Where and what to Eat
Eating is the favourite pastime of Singaporeans. A visit to Singapore would not be complete with a visit to the local Hawker Centres. Some favourite Hawker Centres include the Maxwell Food Centre, Newton Food Centre and Chomp Chomp (near Serangoon Gardens). Do try Bak Kut Teh, a dish of pork ribs served in a peppery soup. Another popular dish is the Hainanese Chicken Rice. My favourite chicken rice outlets are Loy Kee and Boon Tong Kee located along Balestier Road. Another popular chicken rice outlet of mine is located along Thomson Road, opposite the Novena Church (Novena MRT). Another interesting dish is the oyster omelette. Try the oyster omelette at Stall 48 at Newton Food Centre, my personal favourite.
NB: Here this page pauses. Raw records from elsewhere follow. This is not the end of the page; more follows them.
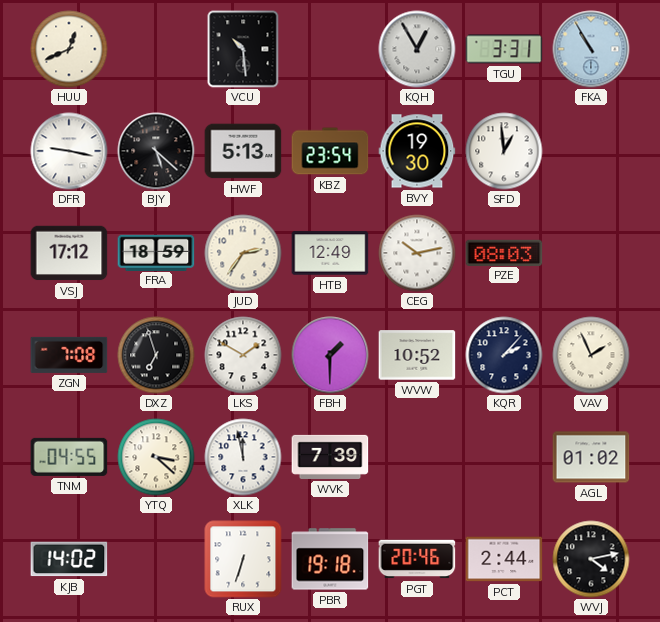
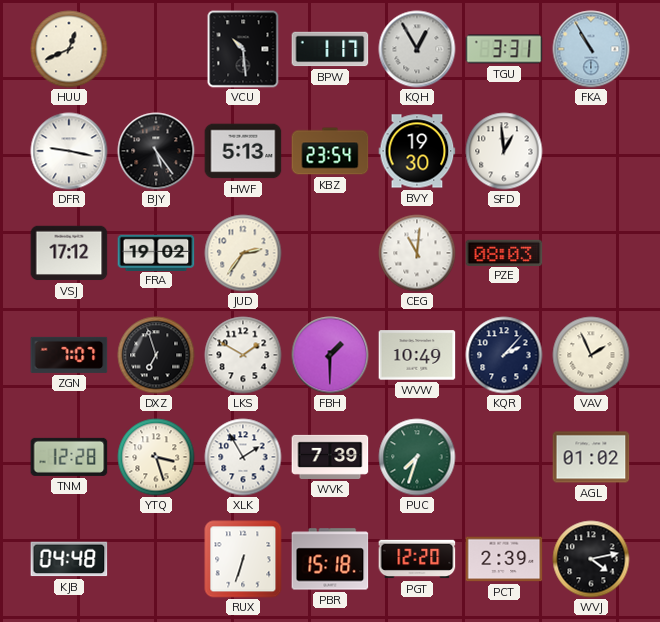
BPW: none -> 1:17
BJY: 5:22 -> 5:24
FRA: 18:59 -> 19:02
HTB: 12:49 -> none
CEG: 10:13 -> 11:01
ZGN: 7:08 -> 7:07
WVW: 10:52 -> 10:49
TNM: 04:55 -> 12:28
YTQ: 3:22 -> 3:27
XLK: 11:58 -> 1:55
PUC: none -> 7:33
KJB: 14:02 -> 04:48
PBR: 19:18 -> 15:18
PGT: 20:46 -> 12:20
PCT: 2:44 -> 2:39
Clarke Quay is the most popular entertainment and leisure location in Singapore, It’s filled with restaurants serving food from all over the world, vibrant pubs and dance clubs as well as shopping outlets selling all types of gifts and food. Robertson Quay and Mohammad Sultan Road are two other areas popular with the locals for the restaurants, wine bars and night spots.
For a bit of peace and quiet, try dining or having a drink at Rochester Square; food outlets here are converted from colonial-style bungalows. Tanglin Village, located on a small little hill surrounded by lush greenery is another great place to chill out.
Orchard Road is the undisputed shopping district of Singapore. Here, you will find all the luxury brands as well as little stalls selling affordable street wear. Orchard Road does get pretty crowded during weekends. Suntec City and Raffles City are two other favourite shopping malls (City Hall MRT) linked by an underground shopping street called Citylink Mall. Shops are pretty much the same as those along Orchard Road, so if you have limited name, it’s best to stick to the malls along Orchard Road.
Sentosa is an island resort located just off the southern tip of the main island. It has plenty of tourist attractions, including long stretches of man-made sandy beaches. While you are at Sentosa, do catch the Songs of the Sea, a visual display composed using laser, water, fire, music and fireworks. Cable car journeys from Sentosa to Mount Faber offer panoramic views of the city. If you are the romantic type, you can even choose to dine in a cable car with your love ones. Vivocity is a large shopping mall located near Sentosa; it’s a huge shopping mall with plenty of good eating outlets.